Information:
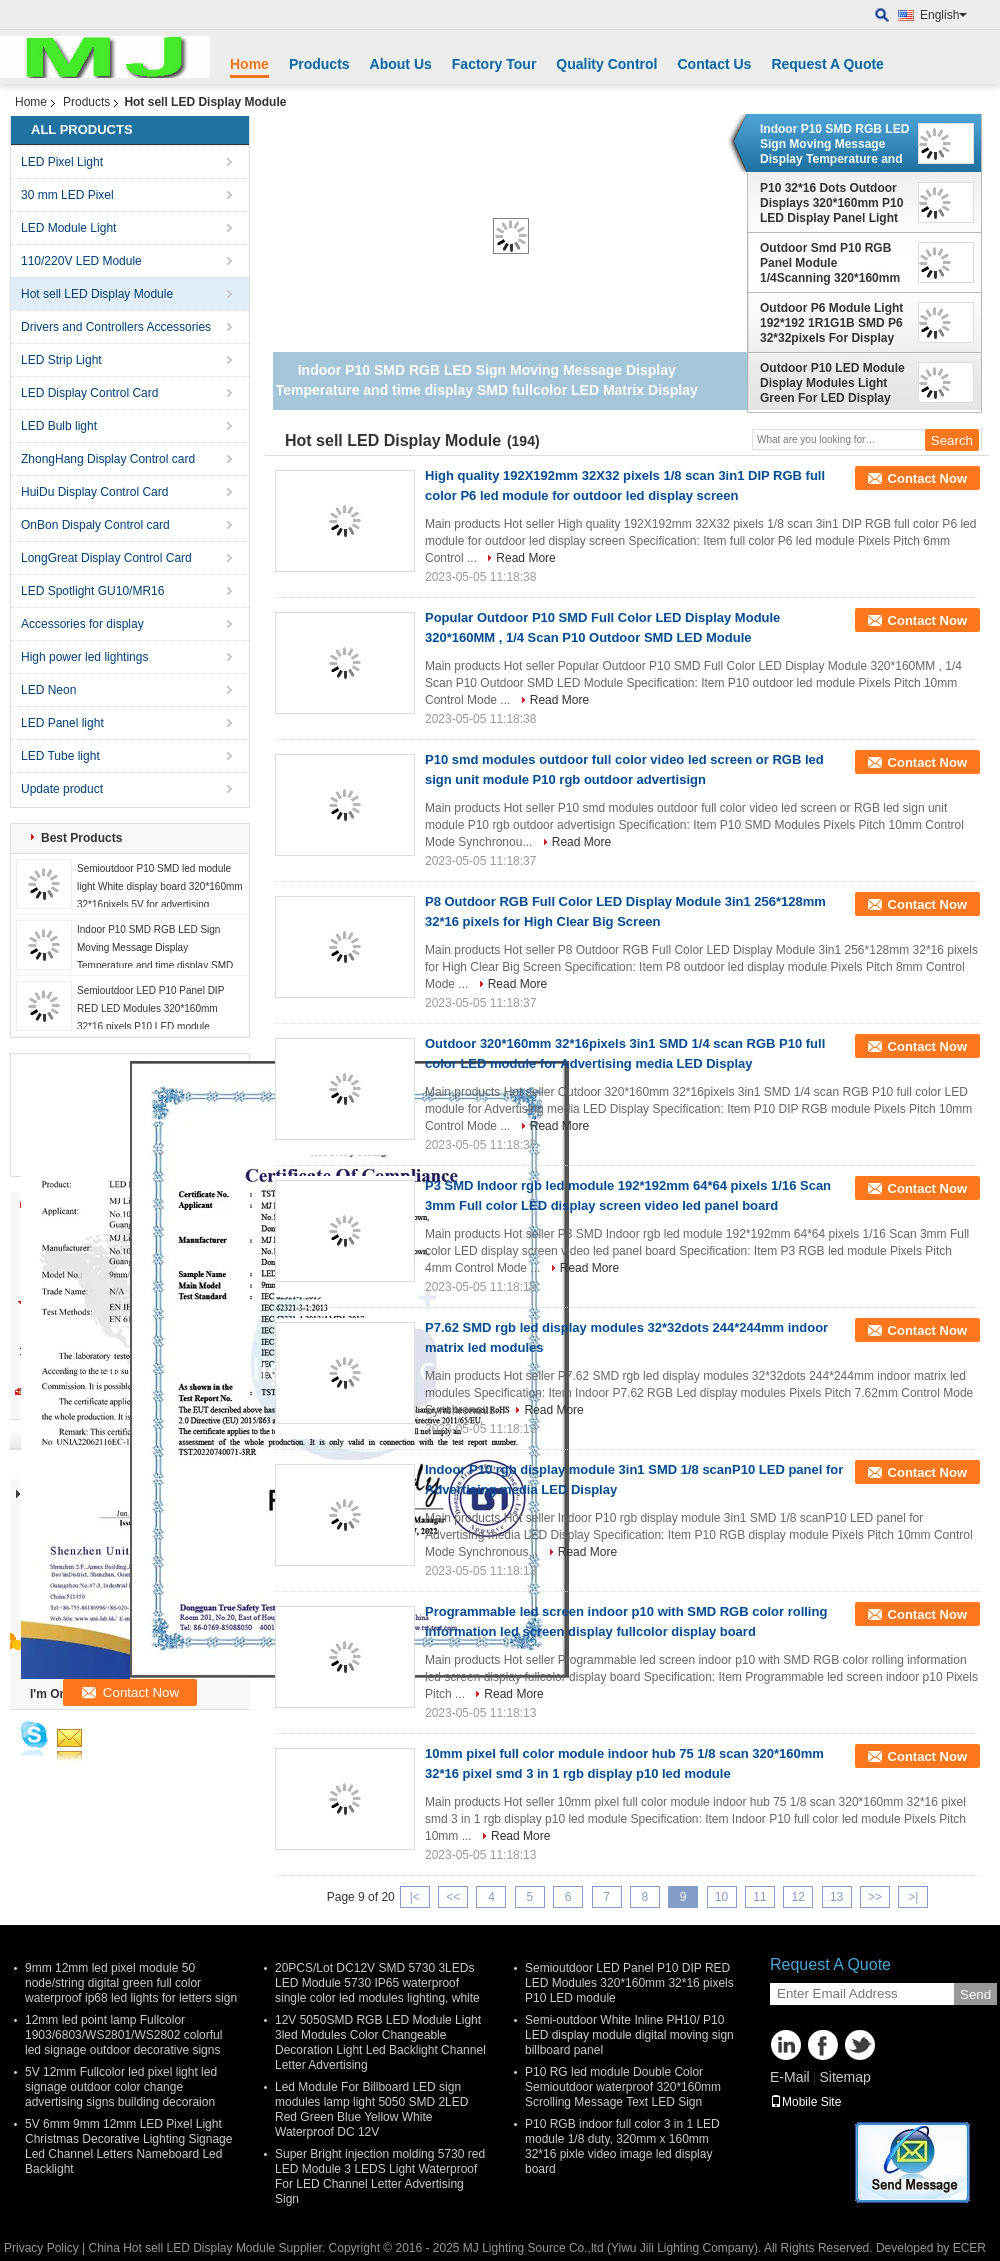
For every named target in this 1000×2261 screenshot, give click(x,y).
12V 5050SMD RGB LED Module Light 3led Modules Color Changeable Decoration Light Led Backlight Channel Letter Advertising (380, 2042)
* * *
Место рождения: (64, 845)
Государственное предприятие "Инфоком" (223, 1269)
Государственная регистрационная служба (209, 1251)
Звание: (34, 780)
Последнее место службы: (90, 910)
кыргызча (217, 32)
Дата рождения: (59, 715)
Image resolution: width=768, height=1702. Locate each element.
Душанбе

Brief:
All lines above from the one with "Место рождения: (64, 845)" to the one with "Image resolution: width=768, height=1702.", inclusive, should be copied exactly, and no other lines.

Solution:
Место рождения: (64, 845)
Государственное предприятие "Инфоком" (223, 1269)
Государственная регистрационная служба (209, 1251)
Звание: (34, 780)
Последнее место службы: (90, 910)
кыргызча (217, 32)
Дата рождения: (59, 715)
Image resolution: width=768, height=1702. Locate each element.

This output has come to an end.